Though I didn't have the same confidence, I hoped he was right. When he released me, my attention flickered back to the stranger. She smiled at me again.

"Hazel," said Boston, "this is Bailey. She's an old friend."

"Hi," I greeted shyly. I still didn't understand why she was here.

"She came into town this morning and I left her at my house when I came here," he explained, somehow sensing my questions. "I wasn't sure how long you were going to be, and she wanted to offer any support, so she came."

"That's nice of you." My lips nearly complied to a wobbly smile, but I didn't have the ambition nor energy to be amicable at the moment. Turning back to him, I said, "Well, I need to go home. I need some sleep. Thank you for coming, Mr. Whitaker."

Oops. I forgot to address him informally. His brows knitted together in confusion and skepticism. At first, I nearly corrected myself before realizing it didn't matter. Not really. If it bothered him for his friend to know the complexities of our messed up relationship, then that was something he needed to sort out.

"I'll drive you home," he volunteered. "You seem really tired."

"No, it's okay. Thanks, though. You've done a lot just by being here."

"Yeah...okay." His doubtful tone indicated anything but agreement.

Rachel's parents were already gone, so Boston and Bailey followed me down to the parking lot. Boston grabbed my shoulder before I could make a getaway.

"You need anything, let me know," he said. "Okay?"

"Okay," I replied with another slightly forced smile.

"Good. Please, be safe. You know you can call me if this all gets to you."

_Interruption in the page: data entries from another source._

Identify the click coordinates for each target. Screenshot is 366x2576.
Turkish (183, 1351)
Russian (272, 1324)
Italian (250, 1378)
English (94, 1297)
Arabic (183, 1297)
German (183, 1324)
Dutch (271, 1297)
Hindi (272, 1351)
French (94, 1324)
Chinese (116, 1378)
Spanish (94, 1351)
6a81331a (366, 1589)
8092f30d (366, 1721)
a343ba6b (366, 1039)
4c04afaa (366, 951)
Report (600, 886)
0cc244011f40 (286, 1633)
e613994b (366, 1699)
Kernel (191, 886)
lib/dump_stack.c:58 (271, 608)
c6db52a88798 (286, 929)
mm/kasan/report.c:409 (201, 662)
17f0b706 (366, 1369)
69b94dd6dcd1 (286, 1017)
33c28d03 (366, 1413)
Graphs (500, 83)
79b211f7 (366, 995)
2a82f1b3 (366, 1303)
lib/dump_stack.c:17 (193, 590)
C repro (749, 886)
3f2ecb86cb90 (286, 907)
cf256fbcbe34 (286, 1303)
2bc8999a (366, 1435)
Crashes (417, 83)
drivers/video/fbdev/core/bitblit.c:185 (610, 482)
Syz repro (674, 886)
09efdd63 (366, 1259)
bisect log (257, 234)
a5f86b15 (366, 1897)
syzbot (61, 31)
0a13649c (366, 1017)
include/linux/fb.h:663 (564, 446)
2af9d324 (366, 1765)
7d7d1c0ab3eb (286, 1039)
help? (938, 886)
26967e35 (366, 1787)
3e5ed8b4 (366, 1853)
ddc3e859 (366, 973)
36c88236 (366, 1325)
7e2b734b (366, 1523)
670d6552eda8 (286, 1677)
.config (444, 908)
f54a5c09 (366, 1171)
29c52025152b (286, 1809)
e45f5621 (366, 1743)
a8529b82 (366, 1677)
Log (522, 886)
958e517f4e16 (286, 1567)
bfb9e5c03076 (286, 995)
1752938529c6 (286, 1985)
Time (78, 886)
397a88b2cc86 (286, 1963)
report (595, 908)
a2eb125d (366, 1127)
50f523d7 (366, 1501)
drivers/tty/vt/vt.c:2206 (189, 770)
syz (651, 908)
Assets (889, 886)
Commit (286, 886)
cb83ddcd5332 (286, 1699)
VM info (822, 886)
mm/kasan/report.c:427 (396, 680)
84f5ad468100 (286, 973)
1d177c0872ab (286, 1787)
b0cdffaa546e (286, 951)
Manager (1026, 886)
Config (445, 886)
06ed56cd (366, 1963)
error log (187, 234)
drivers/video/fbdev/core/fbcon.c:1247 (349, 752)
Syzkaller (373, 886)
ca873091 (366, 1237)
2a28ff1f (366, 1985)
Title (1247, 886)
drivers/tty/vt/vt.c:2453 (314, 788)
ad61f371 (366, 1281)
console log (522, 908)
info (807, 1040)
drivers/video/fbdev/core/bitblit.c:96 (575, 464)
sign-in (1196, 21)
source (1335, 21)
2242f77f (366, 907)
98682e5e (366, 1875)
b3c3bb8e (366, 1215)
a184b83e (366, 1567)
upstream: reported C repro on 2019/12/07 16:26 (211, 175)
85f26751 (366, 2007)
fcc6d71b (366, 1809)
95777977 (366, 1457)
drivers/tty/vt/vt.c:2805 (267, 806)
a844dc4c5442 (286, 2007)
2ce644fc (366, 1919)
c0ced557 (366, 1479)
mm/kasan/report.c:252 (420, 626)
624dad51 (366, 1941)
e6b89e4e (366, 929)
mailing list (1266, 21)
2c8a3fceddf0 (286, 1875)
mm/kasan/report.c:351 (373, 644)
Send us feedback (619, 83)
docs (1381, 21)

I nodded. The gesture wasn't authentic, unfortunately. If I lost it, I wouldn't be calling him. I wasn't sure who I would call, but it wouldn't be him. We couldn't keep doing this to ourselves, playing these silly games. Yes, he was genuinely a kind person. Yes, he cared about me. That didn't change our situation, though. He was still my old teacher, and I was still his former student. Time would never change that.

As I wandered around the hospital parking lot, searching for my car, I wondered what time would be like once this all was over. It could speed by or drag. There was no telling with the way Rachel's recovery was looking. I hoped, for all our sakes, this period of our lives would flash by.